= Robert Goldblatt =

New Zealand mathematician

Robert Ian Goldblatt (born 1949) is a mathematical logician who is emeritus Professor in the School of Mathematics and Statistics at Victoria University, Wellington, New Zealand. His doctoral advisor was Max Cresswell. His most popular books are Logics of Time and Computation and Topoi: the Categorial Analysis of Logic. He has also written a graduate level textbook on hyperreal numbers which is an introduction to nonstandard analysis.

In 1987 he published a study on hyperbolic orthogonality, the geometry of relativity of simultaneity.

He has been Coordinating Editor of The Journal of Symbolic Logic and a Managing Editor of Studia Logica.
He was elected Fellow and Councillor of the Royal Society of New Zealand, President of the New Zealand Mathematical Society, and represented New Zealand to the International Mathematical Union.
In 2012 the Royal Society of New Zealand awarded him the Jones Medal for lifetime achievement in mathematics.

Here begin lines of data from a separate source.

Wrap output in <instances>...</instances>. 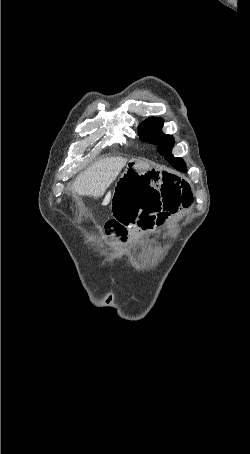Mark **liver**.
Wrapping results in <instances>:
<instances>
[{
    "mask_svg": "<svg viewBox=\"0 0 250 454\" xmlns=\"http://www.w3.org/2000/svg\"><path fill=\"white\" fill-rule=\"evenodd\" d=\"M126 163L127 159L123 157H109L96 161L76 178L72 186L73 193L95 198L103 196Z\"/></svg>",
    "mask_w": 250,
    "mask_h": 454,
    "instance_id": "obj_1",
    "label": "liver"
}]
</instances>
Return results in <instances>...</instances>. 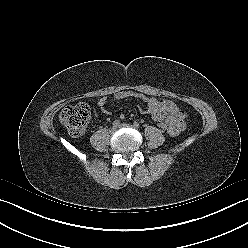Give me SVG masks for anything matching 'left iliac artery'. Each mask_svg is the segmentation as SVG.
Returning <instances> with one entry per match:
<instances>
[{
	"label": "left iliac artery",
	"instance_id": "1",
	"mask_svg": "<svg viewBox=\"0 0 248 248\" xmlns=\"http://www.w3.org/2000/svg\"><path fill=\"white\" fill-rule=\"evenodd\" d=\"M133 126H134L135 128H138V127H139V123H138V122H134V123H133Z\"/></svg>",
	"mask_w": 248,
	"mask_h": 248
}]
</instances>
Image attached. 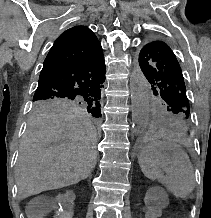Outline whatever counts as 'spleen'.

==Books and handbook chapters==
- 1979: Topoi: The Categorial Analysis of Logic, North-Holland. Revised edition 1984. Dover Publications edition 2006. Internet edition, Project Euclid.
 Benjamin C. Pierce recommends it as an "excellent beginner book", praising it for the use of simple set-theoretic examples and motivating intuitions, but noted that it "is sometimes criticized by category theorists for being misleading on some aspects of the subject, and for presenting long and difficult proofs where simple ones are available." But the preface of the Dover edition observes (p. xv) that "This is a book about logic, rather than category theory per se. It aims to explain, in an introductory way, how certain logical ideas are illuminated by a category-theoretic perspective."
- 1982: Axiomatising the Logic of Computer Programming, Lecture Notes in Computer Science 130, Springer-Verlag.
- 1987: Orthogonality and Spacetime Geometry, Universitext Springer-Verlag ISBN 0-387-96519-X
- 1987: Logics of Time and Computation. CSLI Lecture Notes, 7. Stanford University, Center for the Study of Language and Information . Second edition 1992.
- 1993: Mathematics of Modality, CSLI Publications, ISBN 978-1-881526-24-7
- 1998: Lectures on the Hyperreals: An Introduction to Nonstandard Analysis. Graduate Texts in Mathematics, 188. Springer-Verlag.
Reviewer Perry Smith for MathSciNet wrote: "The author's ideas on how to achieve both intelligibility and rigor, explained in the preface, will be useful reading for anyone intending to teach nonstandard analysis."
- 2006: "Mathematical Modal Logic: a View of its Evolution" in Modalities in the Twentieth Century, Volume 7 of the Handbook of the History of Logic, edited by Dov M. Gabbay and John Woods, Elsevier, pp. 1–98.
- 2011: Quantifiers, Propositions and Identity: Admissible Semantics for Quantified Modal and Substructural Logics, Cambridge University Press and the Association for Symbolic Logic.